Task requirements:
Retype, word for word, each line between the lines holding "Lente 2.8 mm / 30 mts IR" and "Megapixel / Lente 2.8 mm", inclusive, and leave the rest of the data alone.

START Provided records

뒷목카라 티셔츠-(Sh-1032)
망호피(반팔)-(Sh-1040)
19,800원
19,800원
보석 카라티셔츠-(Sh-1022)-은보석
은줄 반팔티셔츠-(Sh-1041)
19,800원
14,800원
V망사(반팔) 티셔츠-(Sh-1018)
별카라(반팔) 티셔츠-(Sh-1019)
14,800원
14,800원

END Provided records
START Provided records

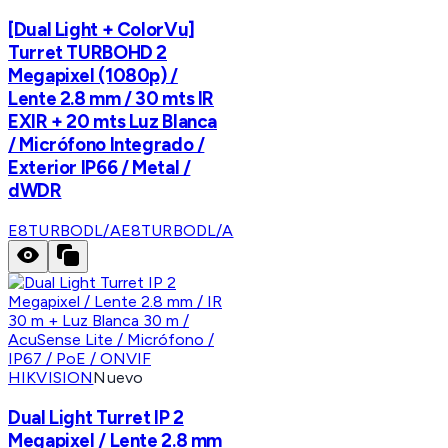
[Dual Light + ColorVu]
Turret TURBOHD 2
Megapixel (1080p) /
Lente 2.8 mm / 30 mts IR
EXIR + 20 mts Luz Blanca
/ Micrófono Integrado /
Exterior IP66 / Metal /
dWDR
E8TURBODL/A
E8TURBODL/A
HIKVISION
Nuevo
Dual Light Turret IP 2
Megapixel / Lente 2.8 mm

END Provided records

Answer to the problem:
Lente 2.8 mm / 30 mts IR
EXIR + 20 mts Luz Blanca
/ Micrófono Integrado /
Exterior IP66 / Metal /
dWDR
E8TURBODL/A
E8TURBODL/A
HIKVISION
Nuevo
Dual Light Turret IP 2
Megapixel / Lente 2.8 mm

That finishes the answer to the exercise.